Thanks @joelq for the question. I have started to write my solution. The first question screencast is helping me a lot since this will be my first TDD.
@ankur_kothari you probably want some type of parser object that can read in the file and create a Sudoku object. The Sudoku object would know whether it was valid or not, possibly responding to a valid? method. The parser shouldn’t know about the concept of valid/invalid. It’s single responsibility should be converting .sudoku files into objects.
I know I am late to the party, but I’ve only found this exercise today and wanted to give it a try.
But once I’ve looked at the requirements and such I realized just how lost I am at figuring out a way to tackle this.
Not sure at all whether I should check all the rows, columns and smaller grids to solve this or if there is some other way to go about it. I guess what I am asking is, are there any particular subjects related to this assignment I should study to understand the thought process needed for this?
@Alexey_Zabelin You are correct. A grid is valid if there are no duplicates in any of the rows, columns, or subgrids. You will want to parse the .sudoku files into ruby objects and then ask those objects if all rows, columns and subgrids are valid. A Sudoku grid has 9 rows, 9 columns and 9 subgrids for a total of 27 validations to check.

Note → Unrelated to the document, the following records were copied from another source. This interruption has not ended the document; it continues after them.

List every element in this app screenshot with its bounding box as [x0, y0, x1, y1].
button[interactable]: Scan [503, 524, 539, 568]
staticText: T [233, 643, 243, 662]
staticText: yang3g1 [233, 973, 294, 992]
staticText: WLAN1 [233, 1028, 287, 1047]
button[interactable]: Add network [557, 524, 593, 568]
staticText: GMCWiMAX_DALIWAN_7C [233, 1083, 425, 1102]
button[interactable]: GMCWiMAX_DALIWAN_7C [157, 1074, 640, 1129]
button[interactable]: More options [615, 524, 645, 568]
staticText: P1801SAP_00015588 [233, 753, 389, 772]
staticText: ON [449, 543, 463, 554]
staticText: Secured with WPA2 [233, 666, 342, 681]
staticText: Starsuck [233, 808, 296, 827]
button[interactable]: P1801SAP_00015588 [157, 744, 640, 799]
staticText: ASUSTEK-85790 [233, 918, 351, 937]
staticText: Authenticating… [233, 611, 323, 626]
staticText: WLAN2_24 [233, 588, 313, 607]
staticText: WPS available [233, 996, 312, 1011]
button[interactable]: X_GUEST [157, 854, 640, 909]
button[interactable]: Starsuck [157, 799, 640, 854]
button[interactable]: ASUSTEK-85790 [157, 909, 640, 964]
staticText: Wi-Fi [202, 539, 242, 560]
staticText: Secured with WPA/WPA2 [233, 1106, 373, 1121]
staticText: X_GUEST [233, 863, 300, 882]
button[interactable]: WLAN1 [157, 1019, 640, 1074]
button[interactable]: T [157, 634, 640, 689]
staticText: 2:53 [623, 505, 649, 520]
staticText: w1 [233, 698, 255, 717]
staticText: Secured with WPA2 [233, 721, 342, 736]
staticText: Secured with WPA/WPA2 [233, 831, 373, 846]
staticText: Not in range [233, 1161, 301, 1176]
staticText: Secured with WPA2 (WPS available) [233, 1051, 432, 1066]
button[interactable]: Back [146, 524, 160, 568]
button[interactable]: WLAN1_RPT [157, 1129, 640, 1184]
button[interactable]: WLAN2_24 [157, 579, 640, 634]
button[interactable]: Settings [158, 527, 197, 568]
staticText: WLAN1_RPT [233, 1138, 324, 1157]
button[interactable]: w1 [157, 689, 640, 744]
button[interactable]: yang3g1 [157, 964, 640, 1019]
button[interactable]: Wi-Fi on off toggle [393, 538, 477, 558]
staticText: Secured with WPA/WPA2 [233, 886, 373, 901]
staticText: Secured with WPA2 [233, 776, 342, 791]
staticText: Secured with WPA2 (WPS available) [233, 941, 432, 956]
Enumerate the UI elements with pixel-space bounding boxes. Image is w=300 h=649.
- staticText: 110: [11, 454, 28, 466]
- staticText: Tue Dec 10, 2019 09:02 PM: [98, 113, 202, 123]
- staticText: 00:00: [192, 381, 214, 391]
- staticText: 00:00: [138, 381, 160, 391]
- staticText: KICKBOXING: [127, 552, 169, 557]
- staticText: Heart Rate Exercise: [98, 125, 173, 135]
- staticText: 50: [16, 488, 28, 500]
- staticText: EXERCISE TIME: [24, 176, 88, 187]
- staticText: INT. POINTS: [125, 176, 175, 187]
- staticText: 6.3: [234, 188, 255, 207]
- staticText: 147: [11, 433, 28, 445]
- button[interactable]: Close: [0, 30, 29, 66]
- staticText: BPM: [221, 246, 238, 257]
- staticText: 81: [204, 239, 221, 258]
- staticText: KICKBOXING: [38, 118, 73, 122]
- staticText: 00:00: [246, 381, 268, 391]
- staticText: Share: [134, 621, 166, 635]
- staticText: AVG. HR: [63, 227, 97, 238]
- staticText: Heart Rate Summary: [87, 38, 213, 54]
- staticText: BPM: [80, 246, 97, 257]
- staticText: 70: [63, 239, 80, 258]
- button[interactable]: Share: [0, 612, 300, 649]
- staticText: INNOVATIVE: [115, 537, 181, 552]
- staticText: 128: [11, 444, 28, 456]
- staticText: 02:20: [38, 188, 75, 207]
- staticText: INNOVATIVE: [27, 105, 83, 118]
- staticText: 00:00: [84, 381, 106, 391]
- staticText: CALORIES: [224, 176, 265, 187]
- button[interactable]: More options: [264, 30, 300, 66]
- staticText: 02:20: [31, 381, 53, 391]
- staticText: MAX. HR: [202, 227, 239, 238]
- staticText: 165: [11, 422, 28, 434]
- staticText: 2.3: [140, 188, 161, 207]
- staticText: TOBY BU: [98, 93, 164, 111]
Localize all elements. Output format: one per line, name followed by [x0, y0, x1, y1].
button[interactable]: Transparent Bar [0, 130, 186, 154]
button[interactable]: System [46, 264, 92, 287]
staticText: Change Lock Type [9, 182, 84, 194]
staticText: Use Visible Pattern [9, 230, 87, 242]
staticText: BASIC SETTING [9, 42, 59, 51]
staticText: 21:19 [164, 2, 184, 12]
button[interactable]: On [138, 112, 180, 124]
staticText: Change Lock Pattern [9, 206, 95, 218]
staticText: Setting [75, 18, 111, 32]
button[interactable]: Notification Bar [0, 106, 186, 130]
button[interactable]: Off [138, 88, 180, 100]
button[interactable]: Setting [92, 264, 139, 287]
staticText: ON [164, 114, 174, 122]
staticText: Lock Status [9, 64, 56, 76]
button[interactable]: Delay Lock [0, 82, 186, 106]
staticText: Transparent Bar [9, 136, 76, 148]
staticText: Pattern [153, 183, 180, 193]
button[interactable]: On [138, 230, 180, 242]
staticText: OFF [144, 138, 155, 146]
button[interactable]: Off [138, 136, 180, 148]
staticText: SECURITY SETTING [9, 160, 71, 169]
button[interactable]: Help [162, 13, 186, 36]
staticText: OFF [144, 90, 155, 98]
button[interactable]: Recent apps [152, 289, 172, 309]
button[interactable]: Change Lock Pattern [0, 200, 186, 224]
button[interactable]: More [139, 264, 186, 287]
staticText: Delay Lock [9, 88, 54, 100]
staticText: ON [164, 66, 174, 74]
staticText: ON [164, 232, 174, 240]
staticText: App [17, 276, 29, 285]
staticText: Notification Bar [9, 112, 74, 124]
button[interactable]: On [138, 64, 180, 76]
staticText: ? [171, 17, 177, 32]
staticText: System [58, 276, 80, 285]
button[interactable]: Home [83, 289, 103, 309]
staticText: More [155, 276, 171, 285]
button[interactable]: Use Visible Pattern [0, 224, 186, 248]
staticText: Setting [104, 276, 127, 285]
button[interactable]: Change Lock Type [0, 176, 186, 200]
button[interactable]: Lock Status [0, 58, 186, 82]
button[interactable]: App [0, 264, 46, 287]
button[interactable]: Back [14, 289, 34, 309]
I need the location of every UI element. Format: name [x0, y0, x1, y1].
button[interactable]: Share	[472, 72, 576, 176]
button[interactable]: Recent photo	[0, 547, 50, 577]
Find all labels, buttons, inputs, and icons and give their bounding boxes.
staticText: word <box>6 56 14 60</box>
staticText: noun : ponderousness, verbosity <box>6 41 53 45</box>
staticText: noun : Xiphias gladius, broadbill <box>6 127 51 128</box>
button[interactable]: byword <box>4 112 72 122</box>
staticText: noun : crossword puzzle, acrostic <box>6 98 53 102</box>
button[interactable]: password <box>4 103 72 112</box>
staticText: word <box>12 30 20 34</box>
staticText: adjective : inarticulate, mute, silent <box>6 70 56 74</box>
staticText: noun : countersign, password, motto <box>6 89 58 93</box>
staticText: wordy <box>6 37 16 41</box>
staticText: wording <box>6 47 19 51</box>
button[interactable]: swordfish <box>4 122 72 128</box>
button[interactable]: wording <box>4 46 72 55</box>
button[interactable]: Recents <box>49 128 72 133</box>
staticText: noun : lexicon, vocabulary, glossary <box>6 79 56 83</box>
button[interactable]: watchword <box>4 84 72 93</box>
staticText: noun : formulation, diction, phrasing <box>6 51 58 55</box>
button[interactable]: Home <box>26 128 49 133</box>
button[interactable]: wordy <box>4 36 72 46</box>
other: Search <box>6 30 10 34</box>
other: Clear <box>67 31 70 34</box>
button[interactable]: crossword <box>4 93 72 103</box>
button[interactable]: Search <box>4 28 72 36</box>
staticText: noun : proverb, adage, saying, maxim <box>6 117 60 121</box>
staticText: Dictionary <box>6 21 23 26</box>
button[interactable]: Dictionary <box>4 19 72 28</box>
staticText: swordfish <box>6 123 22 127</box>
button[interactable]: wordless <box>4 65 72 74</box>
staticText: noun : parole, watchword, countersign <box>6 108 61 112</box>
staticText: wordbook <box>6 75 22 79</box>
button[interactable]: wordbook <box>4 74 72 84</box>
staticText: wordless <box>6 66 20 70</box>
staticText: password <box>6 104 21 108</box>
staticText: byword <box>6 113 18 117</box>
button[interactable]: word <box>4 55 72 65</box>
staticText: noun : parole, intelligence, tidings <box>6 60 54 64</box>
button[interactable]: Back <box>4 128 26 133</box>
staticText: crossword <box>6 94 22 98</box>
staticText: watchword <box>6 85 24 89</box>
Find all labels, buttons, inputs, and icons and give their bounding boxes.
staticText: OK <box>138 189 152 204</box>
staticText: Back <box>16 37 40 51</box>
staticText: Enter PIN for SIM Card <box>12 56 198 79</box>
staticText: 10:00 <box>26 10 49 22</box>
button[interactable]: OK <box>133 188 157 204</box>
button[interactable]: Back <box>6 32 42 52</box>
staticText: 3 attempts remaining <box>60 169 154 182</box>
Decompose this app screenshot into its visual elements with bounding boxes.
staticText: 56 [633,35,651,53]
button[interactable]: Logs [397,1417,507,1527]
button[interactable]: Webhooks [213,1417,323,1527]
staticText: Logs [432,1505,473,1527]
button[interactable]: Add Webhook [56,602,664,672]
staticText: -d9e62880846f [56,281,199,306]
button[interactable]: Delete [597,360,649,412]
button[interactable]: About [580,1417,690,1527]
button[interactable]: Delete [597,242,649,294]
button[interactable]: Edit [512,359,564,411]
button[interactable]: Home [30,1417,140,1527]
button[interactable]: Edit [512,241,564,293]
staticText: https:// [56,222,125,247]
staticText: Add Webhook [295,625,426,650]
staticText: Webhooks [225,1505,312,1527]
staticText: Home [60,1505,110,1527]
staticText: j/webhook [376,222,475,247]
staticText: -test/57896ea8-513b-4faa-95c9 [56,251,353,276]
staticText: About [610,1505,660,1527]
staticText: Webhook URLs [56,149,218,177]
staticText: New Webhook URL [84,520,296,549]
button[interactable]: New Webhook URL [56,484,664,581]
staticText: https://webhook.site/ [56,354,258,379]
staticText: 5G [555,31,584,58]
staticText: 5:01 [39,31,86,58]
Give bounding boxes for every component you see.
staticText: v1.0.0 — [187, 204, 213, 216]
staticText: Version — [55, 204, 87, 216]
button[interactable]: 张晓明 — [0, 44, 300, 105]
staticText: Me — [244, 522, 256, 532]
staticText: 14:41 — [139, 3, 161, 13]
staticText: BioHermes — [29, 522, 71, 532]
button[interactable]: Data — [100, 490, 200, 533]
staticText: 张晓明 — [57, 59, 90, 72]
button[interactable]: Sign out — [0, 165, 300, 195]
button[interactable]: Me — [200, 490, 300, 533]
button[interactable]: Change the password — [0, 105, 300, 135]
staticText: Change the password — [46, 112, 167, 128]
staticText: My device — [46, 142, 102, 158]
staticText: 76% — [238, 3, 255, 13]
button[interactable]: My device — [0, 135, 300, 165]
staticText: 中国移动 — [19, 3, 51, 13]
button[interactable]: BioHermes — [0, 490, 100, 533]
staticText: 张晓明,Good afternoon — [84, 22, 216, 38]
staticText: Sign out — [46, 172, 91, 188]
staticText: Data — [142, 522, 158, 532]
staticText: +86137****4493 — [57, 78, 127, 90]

Some technical subjects that might help on this project:
Rows, columns, subgrids, and even the main Sudoku grid itself are all collections. The Enumerable module gives you a lot of goodies for dealing with collections.
This project gets input from the command line, reads a file, and outputs to the command line. I recently wrote an article on Input/Output in Ruby. You might also want to check out the documentation for the File class
Some people have used the Matrix class to model the Sudoku grid. 2d Arrays are another approach. Alternatively, you could just build a Grid that holds collections of Rows, Columns, and SubGrids.
Regular expressions may come in handy while parsing the file. Check out our Primer on Regular Expressions as a reference.